- **Task item**
From the entries below, report how many lines contain the string "έθιμο". Only the number is wanted.

- **Saved data entries**
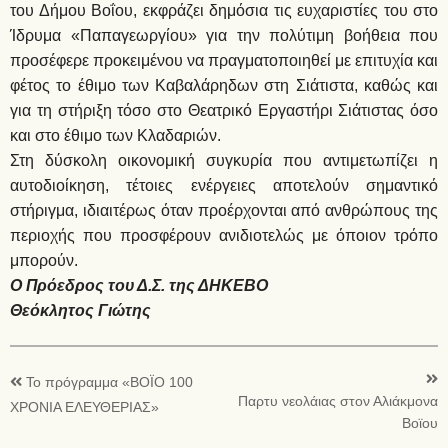
του Δήμου Βοΐου, εκφράζει δημόσια τις ευχαριστίες του στο
Ίδρυμα «Παπαγεωργίου» για την πολύτιμη βοήθεια που
προσέφερε προκειμένου να πραγματοποιηθεί με επιτυχία και
φέτος το έθιμο των Καβαλάρηδων στη Σιάτιστα, καθώς και
για τη στήριξη τόσο στο Θεατρικό Εργαστήρι Σιάτιστας όσο
και στο έθιμο των Κλαδαριών.
Στη δύσκολη οικονομική συγκυρία που αντιμετωπίζει η
αυτοδιοίκηση, τέτοιες ενέργειες αποτελούν σημαντικό
στήριγμα, ιδιαιτέρως όταν προέρχονται από ανθρώπους της
περιοχής που προσφέρουν ανιδιοτελώς με όποιον τρόπο
μπορούν.
Ο Πρόεδρος του Δ.Σ. της ΔΗΚΕΒΟ
Θεόκλητος Γιώτης
Το πρόγραμμα «ΒΟΪΟ 100
Παρτυ νεολάιας στον Αλιάκμονα
ΧΡΟΝΙΑ ΕΛΕΥΘΕΡΙΑΣ»
Βοϊου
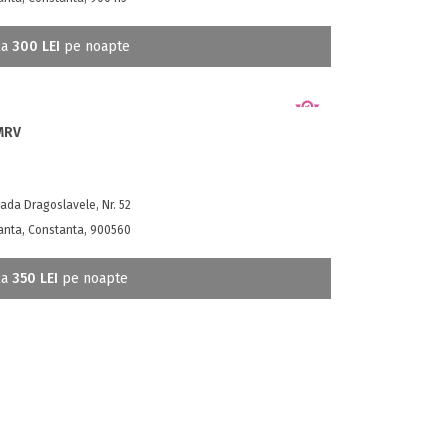
la
300 LEI
pe noapte
 MRV
ada Dragoslavele, Nr. 52
anta, Constanta, 900560
la
350 LEI
pe noapte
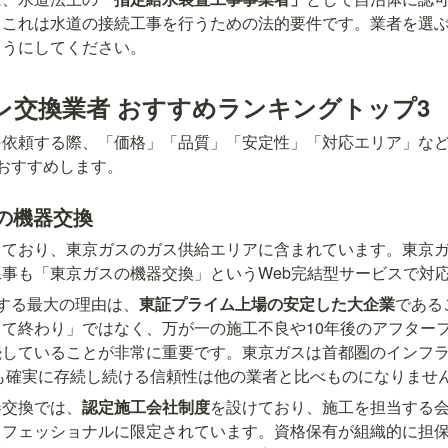
。これは水道の接続工事を行うための法的要件です。業者を選
ようにしてください。
レ交換業者 おすすめランキングトップ3
を依頼する際、「価格」「品質」「安定性」「対応エリア」な
おすすめします。
の機器交換
しており、東京ガスのガス供給エリアに含まれています。東京
事も「東京ガスの機器交換」というWeb完結型サービスで対
する最大の理由は、
東証プライム上場の安定した大企業
である
て終わり」ではなく、万が一の施工不良や10年後のアフター
続していることが非常に重要です。東京ガスは首都圏のインフ
後も確実に存続し続ける信頼性は他の業者と比べものになりませ
器交換では、
認定施工会社制度
を設けており、施工を担当する
ロフェッショナルに限定されています。資格保有が組織的に担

- **Task answer**
2